> **INSTRUCTIONS FOR THE TASK**
Each line of data below must be printed exactly as written, with any pictures removed.

(MATERIAL FOR THIS TASK Opens)

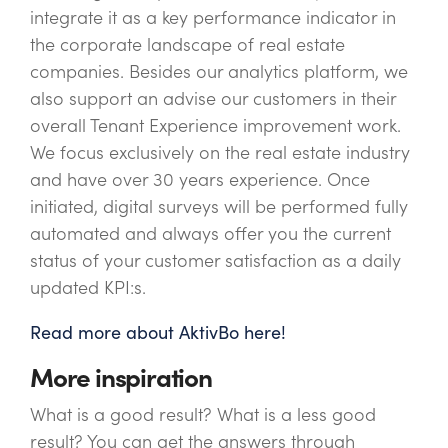
integrate it as a key performance indicator in
the corporate landscape of real estate
companies. Besides our analytics platform, we
also support an advise our customers in their
overall Tenant Experience improvement work.
We focus exclusively on the real estate industry
and have over 30 years experience. Once
initiated, digital surveys will be performed fully
automated and always offer you the current
status of your customer satisfaction as a daily
updated KPI:s.
Read more about AktivBo here!
More inspiration
What is a good result? What is a less good
result? You can get the answers through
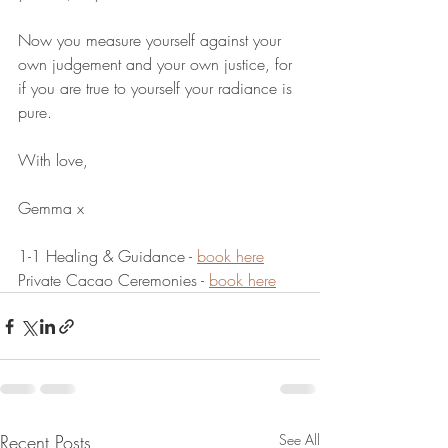
Now you measure yourself against your 
own judgement and your own justice, for 
if you are true to yourself your radiance is 
pure.
With love,
Gemma x
1-1 Healing & Guidance - 
book here
Private Cacao Ceremonies - 
book here
Recent Posts
See All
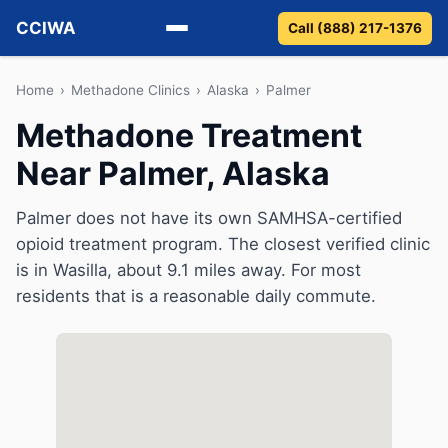
CCIWA
Call (888) 217-1376
Methadone
Home
›
Methadone Clinics
›
Alaska
›
Palmer
Methadone Treatment
Suboxone
Near Palmer, Alaska
Vivitrol
Palmer does not have its own SAMHSA-certified
Detox
opioid treatment program. The closest verified clinic
is in Wasilla, about 9.1 miles away. For most
Guides
residents that is a reasonable daily commute.
About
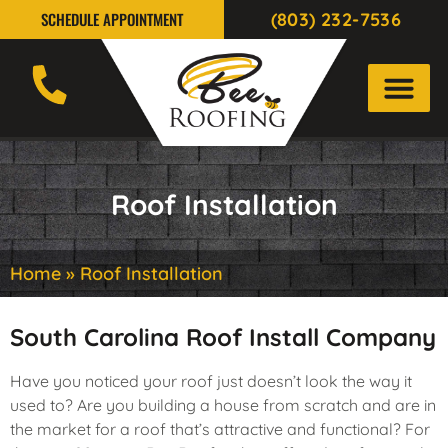
(803) 232-7536
SCHEDULE APPOINTMENT
Roof Installation
Home
»
Roof Installation
South Carolina Roof Install Company
Have you noticed your roof just doesn’t look the way it
used to? Are you building a house from scratch and are in
the market for a roof that’s attractive and functional? For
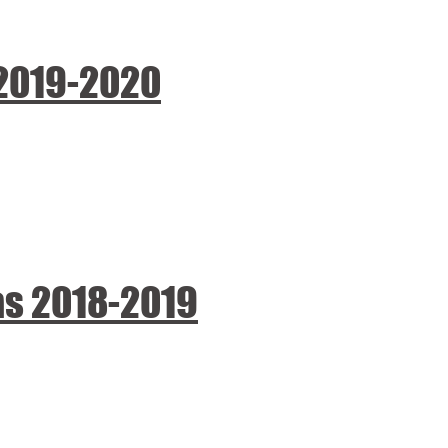
 2019-2020
as 2018-2019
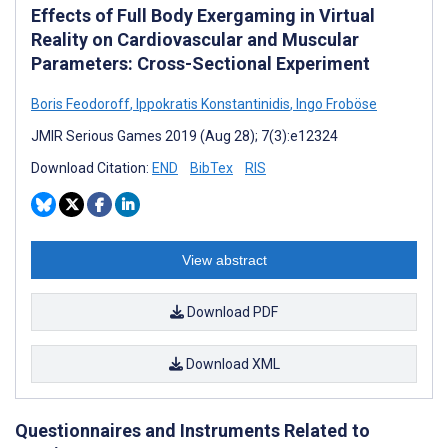
Effects of Full Body Exergaming in Virtual
Reality on Cardiovascular and Muscular
Parameters: Cross-Sectional Experiment
Boris Feodoroff
,
Ippokratis Konstantinidis
,
Ingo Froböse
JMIR Serious Games 2019 (Aug 28); 7(3):e12324
Download Citation:
END
BibTex
RIS
View abstract
Download PDF
Download XML
Questionnaires and Instruments Related to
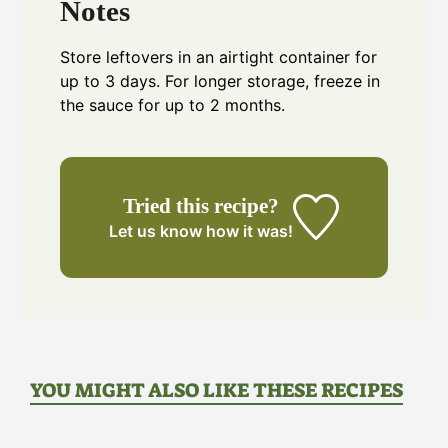
Notes
Store leftovers in an airtight container for
up to 3 days. For longer storage, freeze in
the sauce for up to 2 months.
Tried this recipe?
Let us know
how it was!
YOU MIGHT ALSO LIKE THESE RECIPES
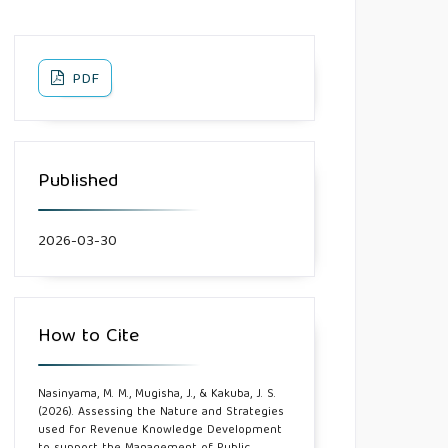
PDF
Published
2026-03-30
How to Cite
Nasinyama, M. M., Mugisha, J., & Kakuba, J. S.
(2026). Assessing the Nature and Strategies
used for Revenue Knowledge Development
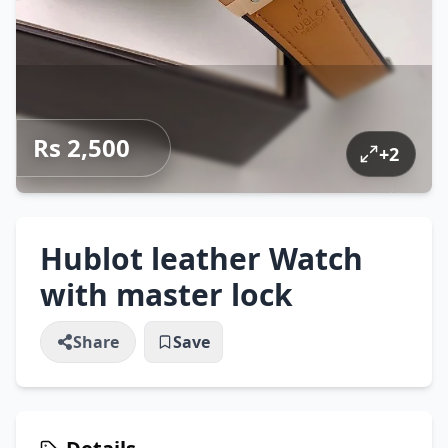
Rs 2,500
+
2
Hublot leather Watch
with master lock
Share
Save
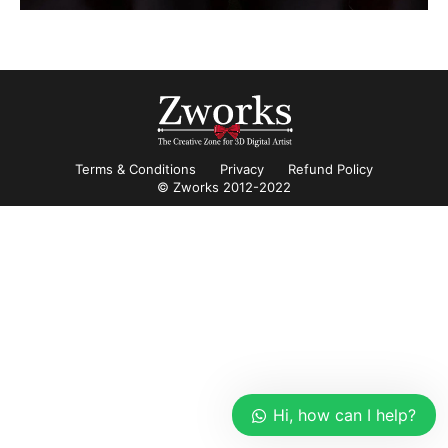
Terms & Conditions
Privacy
Refund Policy
© Zworks 2012-2022
Hi, how can I help?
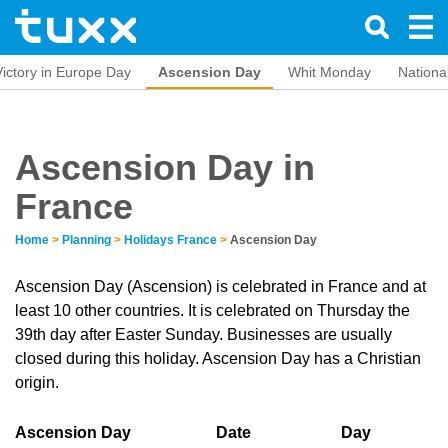
Victory in Europe Day
Ascension Day
Whit Monday
Nationa
Ascension Day in
France
Home
>
Planning
>
Holidays France
>
Ascension Day
Ascension Day (Ascension) is celebrated in France and at
least 10 other countries. It is celebrated on Thursday the
39th day after Easter Sunday. Businesses are usually
closed during this holiday. Ascension Day has a Christian
origin.
Ascension Day
Date
Day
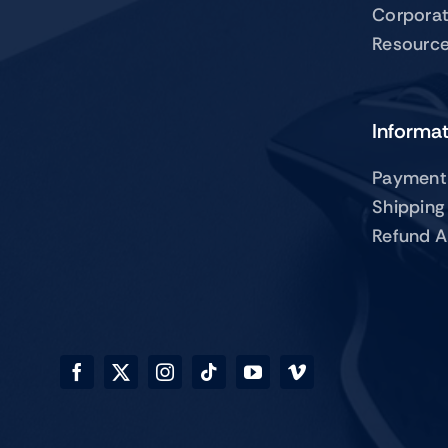
Corpora
Resourc
Informa
Payment
Shipping
Refund A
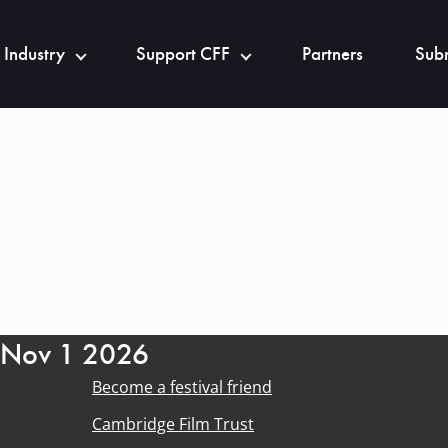
 Industry
Support CFF
Partners
Subm
- Nov 1 2026
Become a festival friend
Cambridge Film Trust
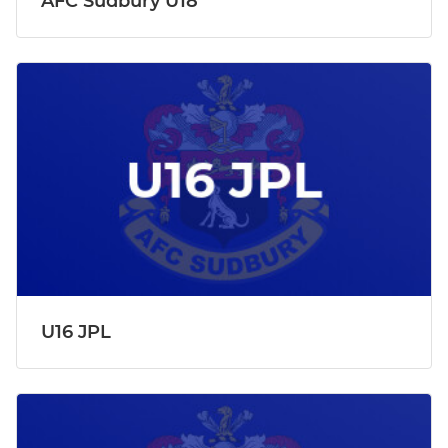
AFC Sudbury U18
U16 JPL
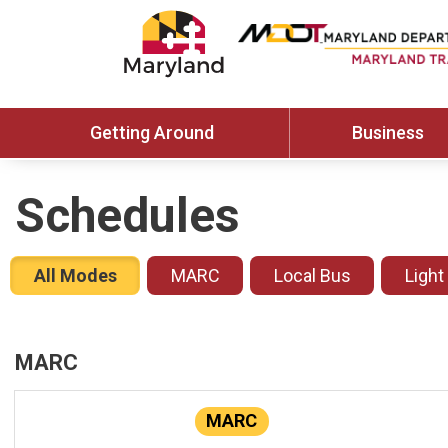
Getting Around
Business
Schedules
All Modes
MARC
Local Bus
Light
MARC
MARC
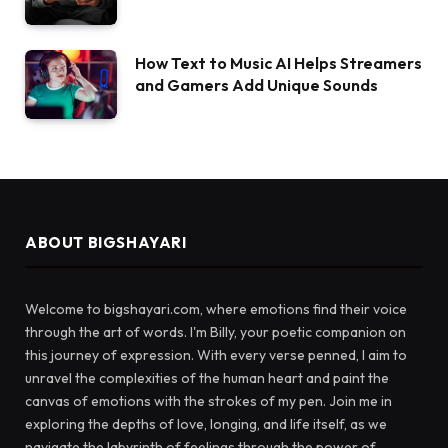
How Text to Music AI Helps Streamers
and Gamers Add Unique Sounds
ABOUT BIGSHAYARI
Welcome to bigshayari.com, where emotions find their voice
through the art of words. I'm Billy, your poetic companion on
this journey of expression. With every verse penned, I aim to
unravel the complexities of the human heart and paint the
canvas of emotions with the strokes of my pen. Join me in
exploring the depths of love, longing, and life itself, as we
navigate the labyrinth of feelings through the power of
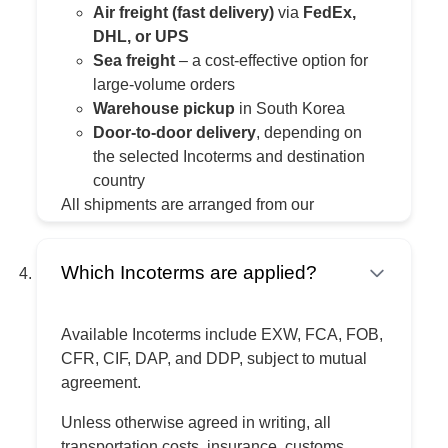
Air freight (fast delivery)
via
FedEx,
DHL, or UPS
Sea freight
– a cost-effective option for
large-volume orders
Warehouse pickup
in South Korea
Door-to-door delivery
, depending on
the selected Incoterms and destination
country
All shipments are arranged from our
warehouse in South Korea.
Which Incoterms are applied?
Available Incoterms include EXW, FCA, FOB,
CFR, CIF, DAP, and DDP, subject to mutual
agreement.
Unless otherwise agreed in writing, all
transportation costs, insurance, customs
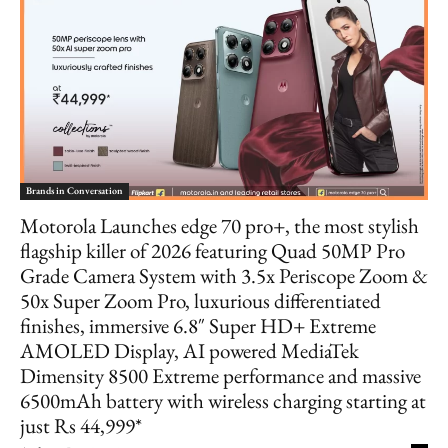
Brands in Conversation
Motorola Launches edge 70 pro+, the most stylish
flagship killer of 2026 featuring Quad 50MP Pro
Grade Camera System with 3.5x Periscope Zoom &
50x Super Zoom Pro, luxurious differentiated
finishes, immersive 6.8″ Super HD+ Extreme
AMOLED Display, AI powered MediaTek
Dimensity 8500 Extreme performance and massive
6500mAh battery with wireless charging starting at
just Rs 44,999*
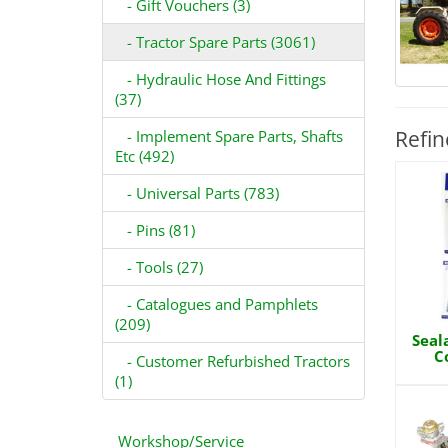
- Gift Vouchers (3)
- Tractor Spare Parts (3061)
- Hydraulic Hose And Fittings
(37)
Refin
- Implement Spare Parts, Shafts
Etc (492)
- Universal Parts (783)
- Pins (81)
- Tools (27)
- Catalogues and Pamphlets
(209)
Seal
C
- Customer Refurbished Tractors
(1)
Workshop/Service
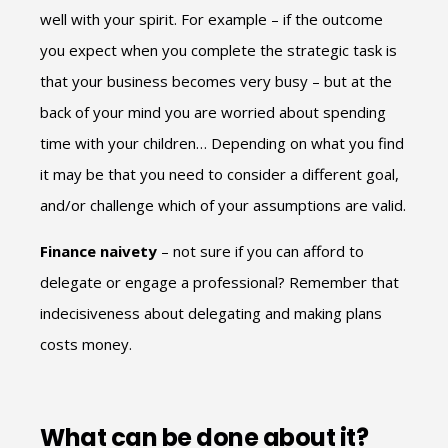
well with your spirit. For example – if the outcome
you expect when you complete the strategic task is
that your business becomes very busy – but at the
back of your mind you are worried about spending
time with your children… Depending on what you find
it may be that you need to consider a different goal,
and/or challenge which of your assumptions are valid.
Finance naivety
– not sure if you can afford to
delegate or engage a professional? Remember that
indecisiveness about delegating and making plans
costs money.
What can be done about it?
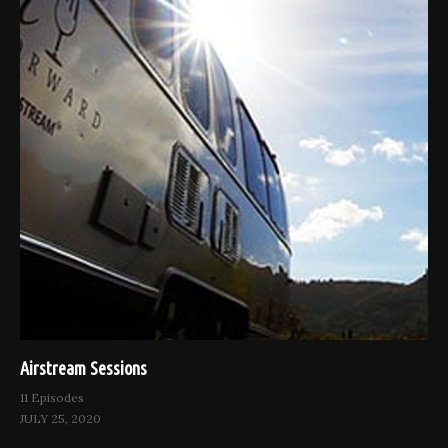
Airstream Sessions
11 Episodes
JULY 25, 2020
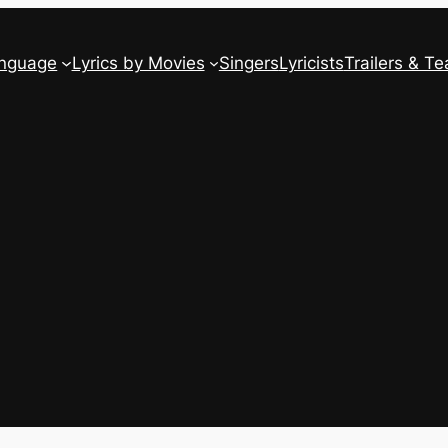
anguage
Lyrics by Movies
Singers
Lyricists
Trailers & Te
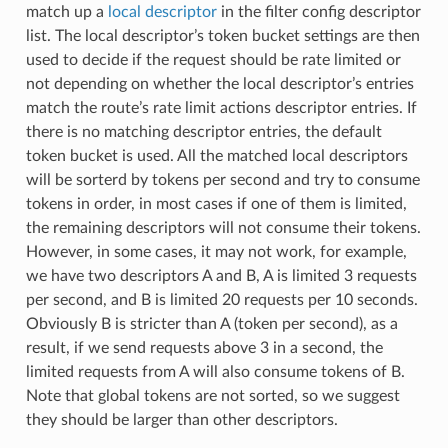
match up a
local descriptor
in the filter config descriptor
list. The local descriptor’s token bucket settings are then
used to decide if the request should be rate limited or
not depending on whether the local descriptor’s entries
match the route’s rate limit actions descriptor entries. If
there is no matching descriptor entries, the default
token bucket is used. All the matched local descriptors
will be sorterd by tokens per second and try to consume
tokens in order, in most cases if one of them is limited,
the remaining descriptors will not consume their tokens.
However, in some cases, it may not work, for example,
we have two descriptors A and B, A is limited 3 requests
per second, and B is limited 20 requests per 10 seconds.
Obviously B is stricter than A (token per second), as a
result, if we send requests above 3 in a second, the
limited requests from A will also consume tokens of B.
Note that global tokens are not sorted, so we suggest
they should be larger than other descriptors.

(MATERIAL FOR THIS TASK Closes)

> **TASK OUTPUT**
integrate it as a key performance indicator in
the corporate landscape of real estate
companies. Besides our analytics platform, we
also support an advise our customers in their
overall Tenant Experience improvement work.
We focus exclusively on the real estate industry
and have over 30 years experience. Once
initiated, digital surveys will be performed fully
automated and always offer you the current
status of your customer satisfaction as a daily
updated KPI:s.
Read more about AktivBo here!
More inspiration
What is a good result? What is a less good
result? You can get the answers through
Now you measure yourself against your 
own judgement and your own justice, for 
if you are true to yourself your radiance is 
pure.
With love,
Gemma x
1-1 Healing & Guidance - 
book here
Private Cacao Ceremonies - 
book here
Recent Posts
See All
CCIWA
Call (888) 217-1376
Methadone
Home
›
Methadone Clinics
›
Alaska
›
Palmer
Methadone Treatment
Suboxone
Near Palmer, Alaska
Vivitrol
Palmer does not have its own SAMHSA-certified
Detox
opioid treatment program. The closest verified clinic
is in Wasilla, about 9.1 miles away. For most
Guides
residents that is a reasonable daily commute.
About
(803) 232-7536
SCHEDULE APPOINTMENT
Roof Installation
Home
»
Roof Installation
South Carolina Roof Install Company
Have you noticed your roof just doesn’t look the way it
used to? Are you building a house from scratch and are in
the market for a roof that’s attractive and functional? For
 2019-2020
as 2018-2019
Effects of Full Body Exergaming in Virtual
Reality on Cardiovascular and Muscular
Parameters: Cross-Sectional Experiment
Boris Feodoroff
,
Ippokratis Konstantinidis
,
Ingo Froböse
JMIR Serious Games 2019 (Aug 28); 7(3):e12324
Download Citation:
END
BibTex
RIS
View abstract
Download PDF
Download XML
Questionnaires and Instruments Related to
Notes
Store leftovers in an airtight container for
up to 3 days. For longer storage, freeze in
the sauce for up to 2 months.
Tried this recipe?
Let us know
how it was!
YOU MIGHT ALSO LIKE THESE RECIPES
PDF
Published
2026-03-30
How to Cite
Nasinyama, M. M., Mugisha, J., & Kakuba, J. S.
(2026). Assessing the Nature and Strategies
used for Revenue Knowledge Development
Rs 2,500
+
2
Hublot leather Watch
with master lock
Share
Save
Terms & Conditions
Privacy
Refund Policy
© Zworks 2012-2022
Hi, how can I help?
Victory in Europe Day
Ascension Day
Whit Monday
Nationa
Ascension Day in
France
Home
>
Planning
>
Holidays France
>
Ascension Day
Ascension Day (Ascension) is celebrated in France and at
least 10 other countries. It is celebrated on Thursday the
39th day after Easter Sunday. Businesses are usually
closed during this holiday. Ascension Day has a Christian
origin.
Ascension Day
Date
Day
Corpora
Resourc
Informa
Payment
Shipping
Refund A
 Industry
Support CFF
Partners
Subm
- Nov 1 2026
Become a festival friend
Cambridge Film Trust
AFC Sudbury U18
U16 JPL
Getting Around
Business
Schedules
All Modes
MARC
Local Bus
Light
MARC
MARC
How Text to Music AI Helps Streamers
and Gamers Add Unique Sounds
ABOUT BIGSHAYARI
Welcome to bigshayari.com, where emotions find their voice
through the art of words. I'm Billy, your poetic companion on
this journey of expression. With every verse penned, I aim to
unravel the complexities of the human heart and paint the
canvas of emotions with the strokes of my pen. Join me in
exploring the depths of love, longing, and life itself, as we
navigate the labyrinth of feelings through the power of
Air freight (fast delivery)
via
FedEx,
DHL, or UPS
Sea freight
– a cost-effective option for
large-volume orders
Warehouse pickup
in South Korea
Door-to-door delivery
, depending on
the selected Incoterms and destination
country
All shipments are arranged from our
warehouse in South Korea.
Which Incoterms are applied?
Available Incoterms include EXW, FCA, FOB,
CFR, CIF, DAP, and DDP, subject to mutual
agreement.
Unless otherwise agreed in writing, all
transportation costs, insurance, customs
Brands in Conversation
Motorola Launches edge 70 pro+, the most stylish
flagship killer of 2026 featuring Quad 50MP Pro
Grade Camera System with 3.5x Periscope Zoom &
50x Super Zoom Pro, luxurious differentiated
finishes, immersive 6.8″ Super HD+ Extreme
AMOLED Display, AI powered MediaTek
Dimensity 8500 Extreme performance and massive
6500mAh battery with wireless charging starting at
just Rs 44,999*
- Gift Vouchers (3)
- Tractor Spare Parts (3061)
- Hydraulic Hose And Fittings
(37)
Refin
- Implement Spare Parts, Shafts
Etc (492)
- Universal Parts (783)
- Pins (81)
- Tools (27)
- Catalogues and Pamphlets
(209)
Seal
C
- Customer Refurbished Tractors
(1)
Workshop/Service
well with your spirit. For example – if the outcome
you expect when you complete the strategic task is
that your business becomes very busy – but at the
back of your mind you are worried about spending
time with your children… Depending on what you find
it may be that you need to consider a different goal,
and/or challenge which of your assumptions are valid.
Finance naivety
– not sure if you can afford to
delegate or engage a professional? Remember that
indecisiveness about delegating and making plans
costs money.
What can be done about it?
Airstream Sessions
11 Episodes
JULY 25, 2020
anguage
Lyrics by Movies
Singers
Lyricists
Trailers & Te
match up a
local descriptor
in the filter config descriptor
list. The local descriptor’s token bucket settings are then
used to decide if the request should be rate limited or
not depending on whether the local descriptor’s entries
match the route’s rate limit actions descriptor entries. If
there is no matching descriptor entries, the default
token bucket is used. All the matched local descriptors
will be sorterd by tokens per second and try to consume
tokens in order, in most cases if one of them is limited,
the remaining descriptors will not consume their tokens.
However, in some cases, it may not work, for example,
we have two descriptors A and B, A is limited 3 requests
per second, and B is limited 20 requests per 10 seconds.
Obviously B is stricter than A (token per second), as a
result, if we send requests above 3 in a second, the
limited requests from A will also consume tokens of B.
Note that global tokens are not sorted, so we suggest
they should be larger than other descriptors.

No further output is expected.